Counterfeit products are not an economical alternative to the original. They are actually a deception for the consumer. This is true even when the consumers know that they are buying a forgery.
These counterfeiters themselves certainly don’t have any reputation to lose. They counterfeit in order to profit from the good reputation of the original product. They care nothing about their product’s durability, compliance to safety standards and, in the worst case scenario, even the life of the consumer.
Do you want to touch forged textiles, watches and bags which were dyed with cheap but extremely toxic chemicals and manufactured with inferior materials? Do you want to drive a car with counterfeit brake lines which dissolve with every push of the gas pedal? Do you want to work with household appliances which had no safety testing whatsoever and are a ticking time bomb due to their defective processing? Would you like to take medicine which does not work at all – at best?
Even seemingly harmless counterfeits can represent an incalculable risk for their owners. Only those who shop responsibly can protect themselves from these consequences.
Campaign: Value of the Original
The MEISTERKREIS’ “Value of the Original” campaign uses counterfeit purchasing to inform the public about the economic, cultural and comprehensive social effects of undervaluing the creative achievement of companies.
The campaign itself uses an especially creative approach: Together with the thjnk advertising agency the MEISTERKREIS devised a new brand that offers exclusive counterfeits: PLAGIATE. The brand even has a functional Internet shop, www.plagiate-shop.de, which is advertised for using online banners. Potential buyers can rummage through apparent offers of counterfeit products. Once a purchase is decided upon, instead of buying the copy, the user receives a range of information on the topics of creativity and intellectual property. Attention-grabbing advertisements and posters further represent the disadvantages of counterfeit products: “Secures Jobs for Children”, “Certified Crime of Quality” and “Zeit zu Blenden”. This campaign has a gross media volume of more than 500,000 euros.
The objective is to initiate a broad social debate on the protection of intellectual property and the appreciation of creative achievement.
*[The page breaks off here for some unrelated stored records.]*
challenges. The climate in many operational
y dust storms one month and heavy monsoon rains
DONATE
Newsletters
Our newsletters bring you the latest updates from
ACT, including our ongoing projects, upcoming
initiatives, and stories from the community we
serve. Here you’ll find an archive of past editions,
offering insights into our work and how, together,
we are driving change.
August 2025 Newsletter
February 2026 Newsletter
The background to this is an increasingly inconsistent consumer behaviour – consumers who appreciate creative services yet tolerate or even willingly buy counterfeit products. In Germany, most consumers see product forgeries as a petty offense: 65 percent of consumers have bought counterfeit products at least once – almost a third of them even knowingly according to a study by Ernst & Young.
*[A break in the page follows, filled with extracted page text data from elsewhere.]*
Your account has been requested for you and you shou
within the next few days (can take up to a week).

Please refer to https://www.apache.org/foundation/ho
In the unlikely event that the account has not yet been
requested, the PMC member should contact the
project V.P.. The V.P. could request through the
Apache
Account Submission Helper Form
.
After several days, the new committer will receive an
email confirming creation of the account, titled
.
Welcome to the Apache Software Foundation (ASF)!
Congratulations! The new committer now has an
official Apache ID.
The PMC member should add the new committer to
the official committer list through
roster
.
This behaviour most especially affects the companies belonging to the so-called IP-intensive industries – as for example the top creative companies which are members of the MEISTERKREIS. They belong to many different branches, such as the automotive, fashion, watch and jewellery industries; yacht builders, furniture designers, kitchen manufacturers and wine-growers as well. They all have one thing in common, however: creative achievement and innovative strength is an elementary component of their business success. During a press conference for the “Value of the Original” campaign start, Brigitte Zypries – Parliamentary State Secretary at the Federal Ministry for Economic Affairs and Energy – emphasised: “The protection of creative work is of exceptional importance – especially for the German economy with its low amount of natural resources.”